Project roll-off strategies
Bad news is that there isn’t the one perfect solution. However, there are strategies and tactics you can follow, that will improve your chances to get off a project:
- Talk to your mentor: Your mentor is there to help you. If you have good reasons for rolling off a project, he or she can definitely help to make it happen. However, this won’t be easy and will require quite a lot of convincing. Therefore, this approach is mainly a good choice if you want to roll-off because the project is increasingly hurting your career. Everyone will understand that and your mentor can help in building up pressure with the relevant partners.
- Clever vacation planning: This method is a bit sneaky, but it can help if you really want to get off a project that is being extended over and over again. If you fear that your project will get extended soon and you don’t want to be a part of it any longer, try to block your availability by setting up a long vacation right after the currently agreed project end. If you just need to discuss your vacation with the staffing department, they won’t see any problems, because they just see the as-is planning. As soon as the project extension is getting more concrete, you can flag that you already planned a long vacation. Now you have a 50:50 chance: Either your project manager will agree that it might make sense to staff someone new, or you will be asked to cancel your vacation.
- Create pull: One of the most effective strategies is to create a high pull for you. What does that mean? Well, basically you want other partners and project managers to be highly interested in staffing you on their projects. If you were able to build a good reputation within the firm, you might want to talk to partners that value you work and ask them for support. If your reputation isn’t that great yet, you might need to bring a bit more to the table. For example, now might be a good time to commit yourself to a certain practice and ask the practice-leading partner for his or her support in getting you off your current project to fully focus on projects within that practice going forward. Remember: A good reputation is worth a lot since other partners will be highly interested in getting you on their projects and keeping you in the firm. If you have valid reasons for getting off a project, they will support you in that mission. However, if your reputation is lower, you will need to build up bargaining power by offering something yourself.
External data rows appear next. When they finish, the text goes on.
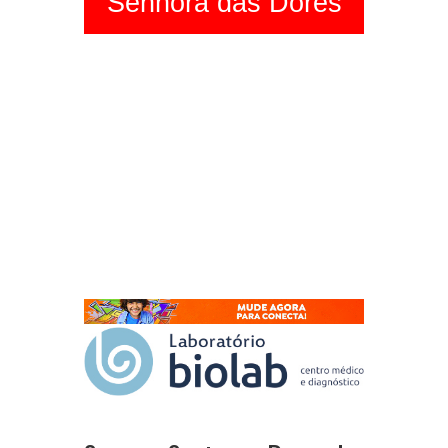
Senhora das Dores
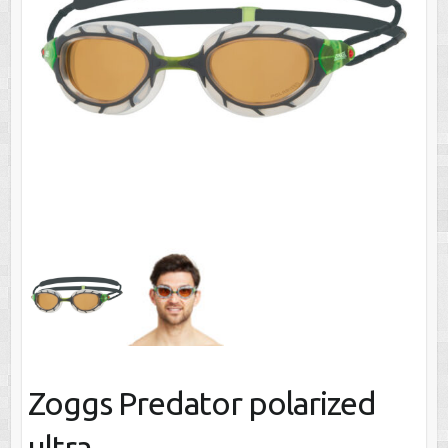
Zoggs Predator polarized
ultra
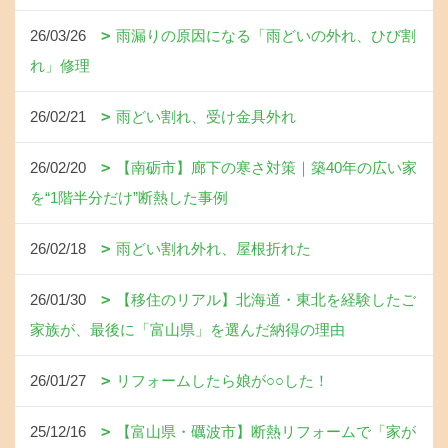
26/03/26
雨漏りの原因になる「雨どいの外れ、ひび割
れ」修理
26/02/21
雨どい割れ、受け金具外れ
26/02/20
【南砺市】廊下の寒さ対策｜築40年の広い家
を“1階半分だけ”断熱した事例
26/02/18
雨どい割れ外れ、屋根折れた
26/01/30
【移住のリアル】北海道・東北を経験したご
家族が、最後に「富山県」を選んだ納得の理由
26/01/27
リフォームしたら娘が○○した！
25/12/16
【富山県・礪波市】断熱リフォームで「家が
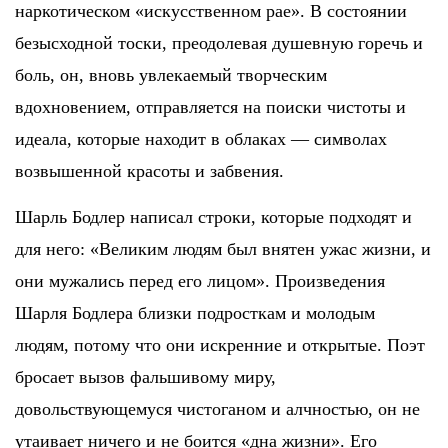
наркотическом «искусственном рае». В состоянии
безысходной тоски, преодолевая душевную горечь и
боль, он, вновь увлекаемый творческим
вдохновением, отправляется на поиски чистоты и
идеала, которые находит в облаках — символах
возвышенной красоты и забвения.
Шарль Бодлер написал строки, которые подходят и
для него: «Великим людям был внятен ужас жизни, и
они мужались перед его лицом». Произведения
Шарля Бодлера близки подросткам и молодым
людям, потому что они искренние и открытые. Поэт
бросает вызов фальшивому миру,
довольствующемуся чистоганом и алчностью, он не
утаивает ничего и не боится «дна жизни». Его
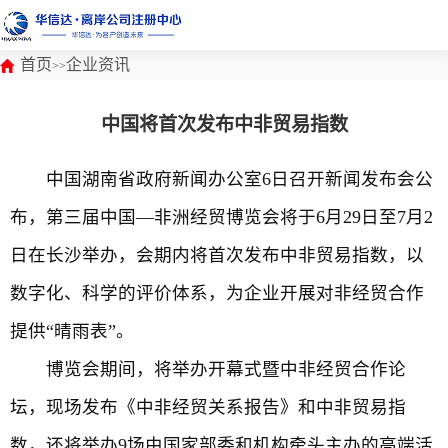
首页
企业资讯
>>
中国将首次发布中非贸易指数
中国湖南省政府新闻办公室6日召开新闻发布会公
布，第三届中国—非洲经贸博览会将于6月29日至7月2
日在长沙举办，会期内将首次发布中非贸易指数，以
数字化、科学的评价体系，为企业开展对非经贸合作
提供“晴雨表”。
博览会期间，将举办开幕式暨中非经贸合作论
坛，现场发布《中非经贸关系报告》和中非贸易指
数，还将举办9场由国家部委和机构牵头主办的高端活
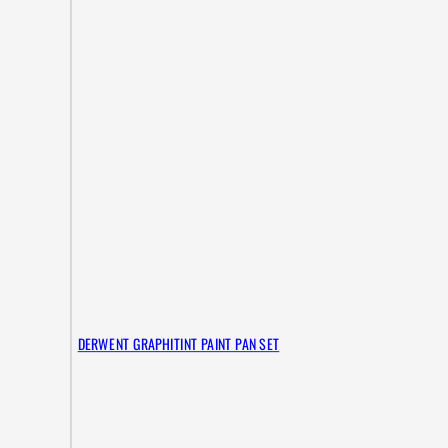
DERWENT GRAPHITINT PAINT PAN SET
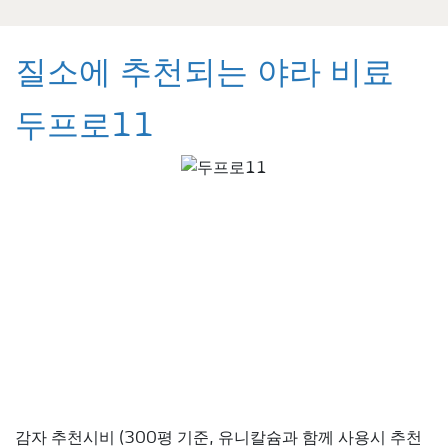
질소에 추천되는 야라 비료
두프로11
감자 추천시비 (300평 기준, 유니칼슘과 함께 사용시 추천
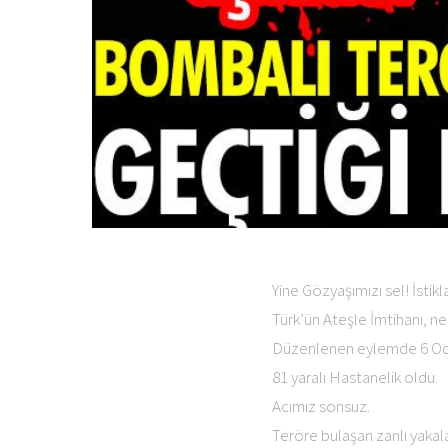
Yine Gözyaşımızı sel! İstik
Türk’ün Ateşle İmtihanı, n
Düzenlenen eylemde 6 Oc
81 yaralı Hastanelik oldu.
Acımız sonsuz.
Teröre bulaşan zanlı yakala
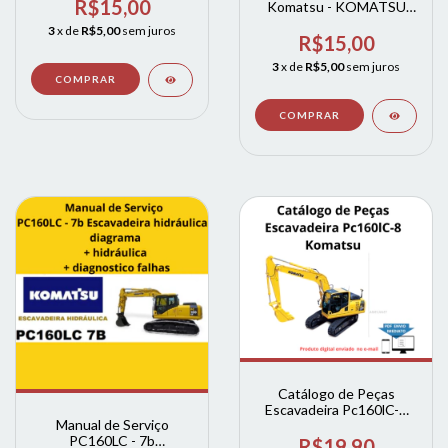
ESTEIRA
R$15,00
Komatsu - KOMATSU
WA320-1LC - Wa320.1
3
x de
R$5,00
sem juros
completo
R$15,00
3
x de
R$5,00
sem juros
Catálogo de Peças
Escavadeira Pc160lC-8
Manual de Serviço
Komatsu PARTS
PC160LC - 7b
R$19,90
However, please don’t get the wrong impression: Normally, your focus should be on getting onto great projects and performing well on them. In our free starter training we have a dedicated lesson on how you can influence your project staffing to get to the best possible outcome. It’s way more efficient to focus on getting on a great project, so you are not even required to get off a project. Also, getting off a project only makes sense if you have a good alternative! No partner will be amused if you fight for getting off a project just to turn unbillable for weeks.
If all that doesn’t help
So, what if all the above-mentioned strategies don’t help. Honestly, I would strongly consider changing firms. Don’t get me wrong – management consulting isn’t just butterflies and rainbows. You will experience tough times that are especially challenging or that you don’t enjoy as much as other times in every firm. However, if you feel like you are continuously staffed on bad projects or the firm isn’t really investing any effort at all in improving your situation or listening to your expectations, it might be simply the wrong firm for you.